Tag Archives: Coldplay

Don’t Sleep on Sleeperstar

9 Apr


Let’s start with the basics; Sleeperstar will not put you to sleep. It’s more likely they will open your eyes. Hailing from Dallas, TX, the five-piece group plays a passionate blend of keys-heavy alternative rock that focuses on emotional vocal and instrumental crescendo. Like a good story, Sleeperstar is able to balance moments of inaction and quiet with well-placed melodic climaxes. Led by powerful vocals and Snow Patrol-like echoed harmony and percussion, the band is a must-listen for fans of Coldplay, Matchbox 20, and similar Alt/Rock bands.

Following the release of Sleeperstar’s first album, Just Another Ghost, in 2010, the band toured extensively with several dates throughout the United States before returning to the studio to record the most recent EP, Blue Eyes, which was released back in January of this year. Just Another Ghost will be a difficult album to follow. The incipient effort for the band featured songs that landed multiple major media placements, including the TV show “Vampire Diaries” and the movie “Extremely Loud and Incredibly Close.”

The band – which consists of Nick Box, Chris Pearson, Shaun Menary, Jake Lester, and Geoff Ashcraft – seems up for the challenge. The opening track on the new EP is sure to find its way onto a TV show or movie soon. Take a listen to “Replay.”

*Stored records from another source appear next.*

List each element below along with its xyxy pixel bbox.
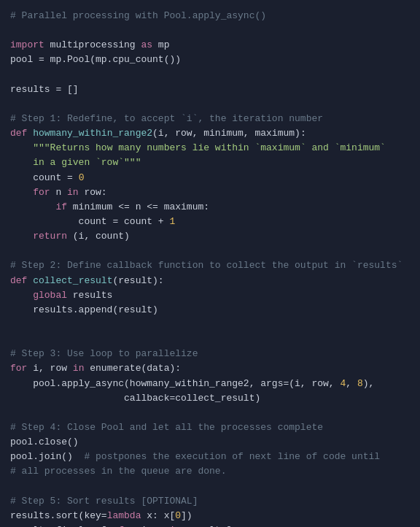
- line-comment-6: # all processes in the queue are done.: [10, 464, 410, 479]
- line-for-enumerate: for i, row in enumerate(data):: [10, 361, 410, 376]
- line-sort: results.sort(key=lambda x: x[0]): [10, 509, 410, 523]
- line-for-n: for n in row:: [10, 185, 410, 200]
- line-comment-7: # Step 5: Sort results [OPTIONAL]: [10, 494, 410, 509]
- line-pool-close: pool.close(): [10, 435, 410, 450]
- line-pool-join: pool.join() # postpones the execution of…: [10, 450, 410, 464]
- line-if-min: if minimum <= n <= maximum:: [10, 200, 410, 215]
- line-comment-1: # Parallel processing with Pool.apply_as…: [10, 9, 410, 23]
- line-blank-6: [10, 332, 410, 347]
- code-block: # Parallel processing with Pool.apply_as…: [0, 0, 420, 527]
- line-blank-5: [10, 318, 410, 332]
- line-apply-async: pool.apply_async(howmany_within_range2, …: [10, 377, 410, 391]
- line-comment-5: # Step 4: Close Pool and let all the pro…: [10, 420, 410, 435]
- line-docstring-1: """Returns how many numbers lie within `…: [10, 141, 410, 155]
- line-blank-4: [10, 244, 410, 258]
- line-comment-2: # Step 1: Redefine, to accept `i`, the i…: [10, 112, 410, 126]
- line-comment-3: # Step 2: Define callback function to co…: [10, 258, 410, 273]
- line-global: global results: [10, 288, 410, 303]
- line-import: import multiprocessing as mp: [10, 38, 410, 53]
- line-def-howmany: def howmany_within_range2(i, row, minimu…: [10, 126, 410, 141]
- line-pool-def: pool = mp.Pool(mp.cpu_count()): [10, 53, 410, 67]
- line-count-init: count = 0: [10, 171, 410, 185]
- line-blank-7: [10, 406, 410, 420]
- line-results-final: results_final = [r for i, r in results]: [10, 523, 410, 527]
- line-comment-4: # Step 3: Use loop to parallelize: [10, 347, 410, 361]
- line-blank-2: [10, 68, 410, 82]
- line-blank-1: [10, 23, 410, 38]
- line-def-collect: def collect_result(result):: [10, 274, 410, 288]
- line-return: return (i, count): [10, 229, 410, 244]
- line-callback: callback=collect_result): [10, 391, 410, 406]
- line-blank-3: [10, 97, 410, 112]
- line-append: results.append(result): [10, 303, 410, 318]
- line-results: results = []: [10, 82, 410, 97]
- line-docstring-2: in a given `row`""": [10, 155, 410, 170]
- line-count-inc: count = count + 1: [10, 215, 410, 229]
- line-blank-8: [10, 480, 410, 494]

The rich vocals dance over wavy keys and sweeping percussion – giving off hints of OAR. The chorus hits hard with echo-driven, enthusiastic harmonies. The vocal precision of Sleeperstar is perhaps its greatest strength. The music itself is more than satisfying, catchy and potent, but the vocals are almost penetrating. Simply, the vocals stick with you.

Here is “Everything Must Find Its Place,” which was featured in “Extremely Loud and Incredibly Close.”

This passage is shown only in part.